I also wondered about the Christian aspect of the school. Was it forced on the students or did they have the ability to choose their level of involvement? Personally I don’t find forcing Christianity on anyone to work very well and I was satisfied with the teacher’s answer that, while religious studies are part of the requirements for graduation, not only are students given the option to opt-out by law, the depth of student spiritual growth is an individual matter. The Christian part of the three Cs previously mentioned fits in with the character part and, in this particular teacher’s experience, he noted that the kids seemed to really embrace it. Further, no student in his nine years at Hope has chosen to opt-out of the religious studies that are part of the curriculum.
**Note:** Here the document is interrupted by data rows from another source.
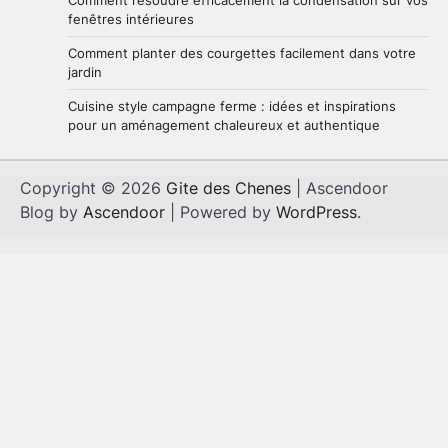
Comment résoudre efficacement la condensation sur vos
fenêtres intérieures
Comment planter des courgettes facilement dans votre
jardin
Cuisine style campagne ferme : idées et inspirations
pour un aménagement chaleureux et authentique
Copyright © 2026
Gite des Chenes
| Ascendoor
Blog by
Ascendoor
| Powered by
WordPress
.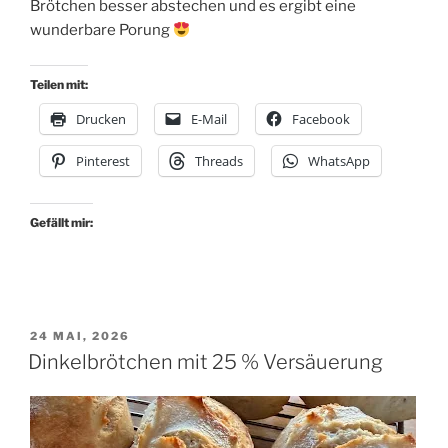
Brötchen besser abstechen und es ergibt eine
wunderbare Porung
Teilen mit:
Drucken
E-Mail
Facebook
Pinterest
Threads
WhatsApp
Gefällt mir:
VERÖFFENTLICHT
24 MAI, 2026
AM
Dinkelbrötchen mit 25 % Versäuerung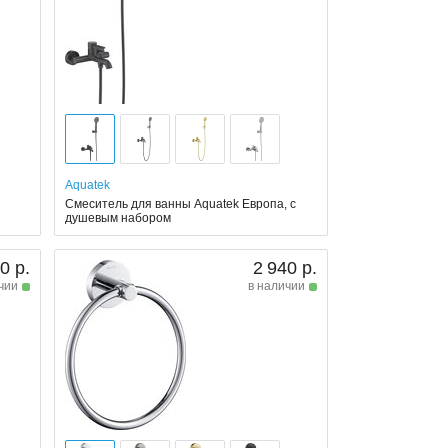
Aquatek
Смеситель для ванны Aquatek Европа, с
душевым набором
0 р.
2 940 р.
чии
в наличии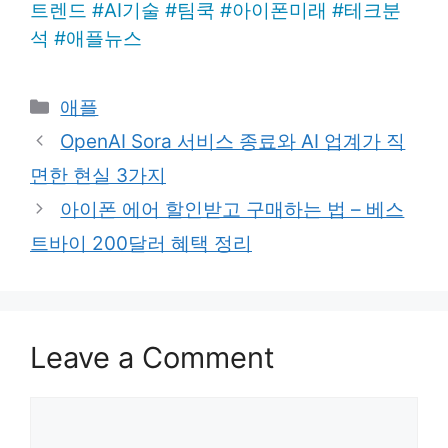
트렌드
#
AI기술
#
팀쿡
#
아이폰미래
#
테크분
석
#
애플뉴스
Categories
애플
OpenAI Sora 서비스 종료와 AI 업계가 직
면한 현실 3가지
아이폰 에어 할인받고 구매하는 법 – 베스
트바이 200달러 혜택 정리
Leave a Comment
Comment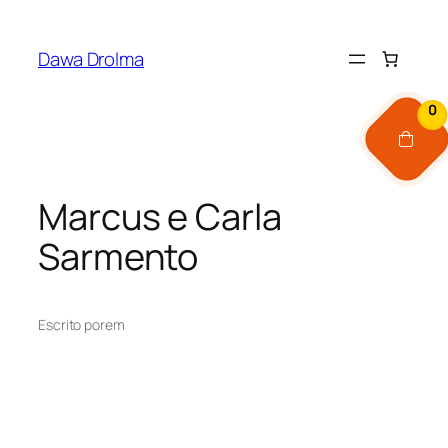
Pular
para
Dawa Drolma
o
conteúdo
0
Marcus e Carla
Sarmento
Escrito por
em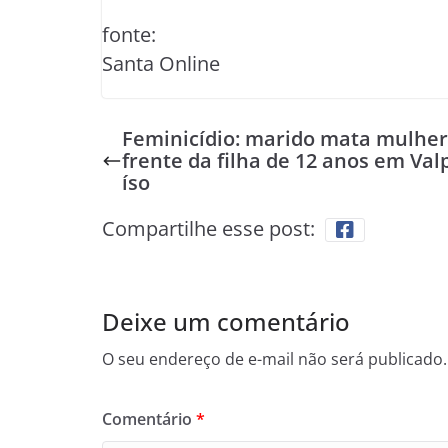
fonte:
Santa Online
Feminicídio: marido mata mulher
frente da filha de 12 anos em Val
íso
Compartilhe esse post:
Deixe um comentário
O seu endereço de e-mail não será publicado.
Comentário
*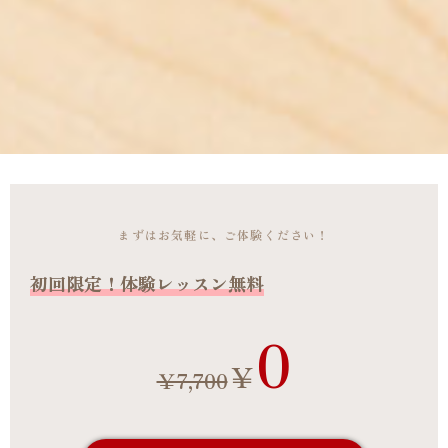
まずはお気軽に、ご体験ください！
初回限定！
体験レッスン無料
0
￥
￥7,700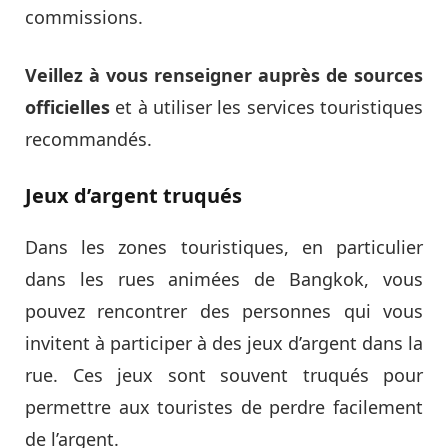
commissions.
Veillez à vous renseigner auprès de sources
officielles
et à utiliser les services touristiques
recommandés.
Jeux d’argent truqués
Dans les zones touristiques, en particulier
dans les rues animées de Bangkok, vous
pouvez rencontrer des personnes qui vous
invitent à participer à des jeux d’argent dans la
rue. Ces jeux sont souvent truqués pour
permettre aux touristes de perdre facilement
de l’argent.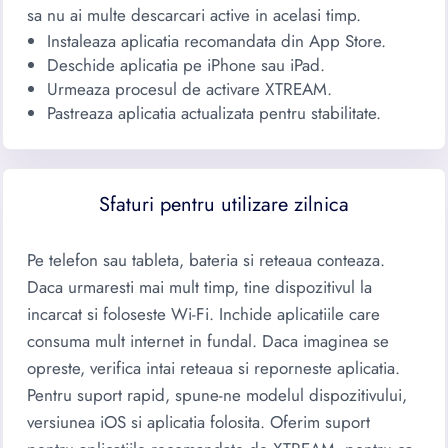
sa nu ai multe descarcari active in acelasi timp.
Instaleaza aplicatia recomandata din App Store.
Deschide aplicatia pe iPhone sau iPad.
Urmeaza procesul de activare XTREAM.
Pastreaza aplicatia actualizata pentru stabilitate.
Sfaturi pentru utilizare zilnica
Pe telefon sau tableta, bateria si reteaua conteaza.
Daca urmaresti mai mult timp, tine dispozitivul la
incarcat si foloseste Wi-Fi. Inchide aplicatiile care
consuma mult internet in fundal. Daca imaginea se
opreste, verifica intai reteaua si reporneste aplicatia.
Pentru suport rapid, spune-ne modelul dispozitivului,
versiunea iOS si aplicatia folosita. Oferim suport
The crux of our conversation came when the teacher admitted he could make more money at a public school but chooses to stay at Hope. He explained:
Honestly, to be able to be part of a team that really is of one mind, where the vision is very clear, and the goals are really well stated, just creates an empowerment all it’s own. So I could probably go to a school and be successful in my own classroom, but when I walk out how successful can that be? You really need everybody rowing in the boat in the same direction in order for the boat to go anywhere. And I think that is a big challenge that education today has. I don’t see that oneness of mind like I do here.
I was pretty much in love with Hope by the time I left the classroom but to be fair I hadn’t heard from any students yet. So I, along with the other bloggers, went to the gym to hear two students give their perspectives and answer any questions we may have. The first young lady spoke of how she woke at 4 am and traveled by three city buses every day to attend school. The next young lady opened by admitting she had a bad attitude coming into the school. However, through embracing her struggles, she turned things around. She spoke of how her experience at Hope has taught her how to be a leader and has built her character. She also was thankful for walk in faith that strengthens and encourages her. Overall, the emphasis the school puts on the three Cs was evident in both women and they agreed that they wish their friends could all attend Hope.
Truly my experience at Hope Christian High School was amazing. I had no idea a school could be that great and I was jealous for my kids. I sincerely felt like there was no point in me going to the next school on the agenda, I was sold, but Milwaukee is cold and the bus was my only mode of transport so… off to the next school we went. Really by then though I should have known, I was about to be impressed all over again.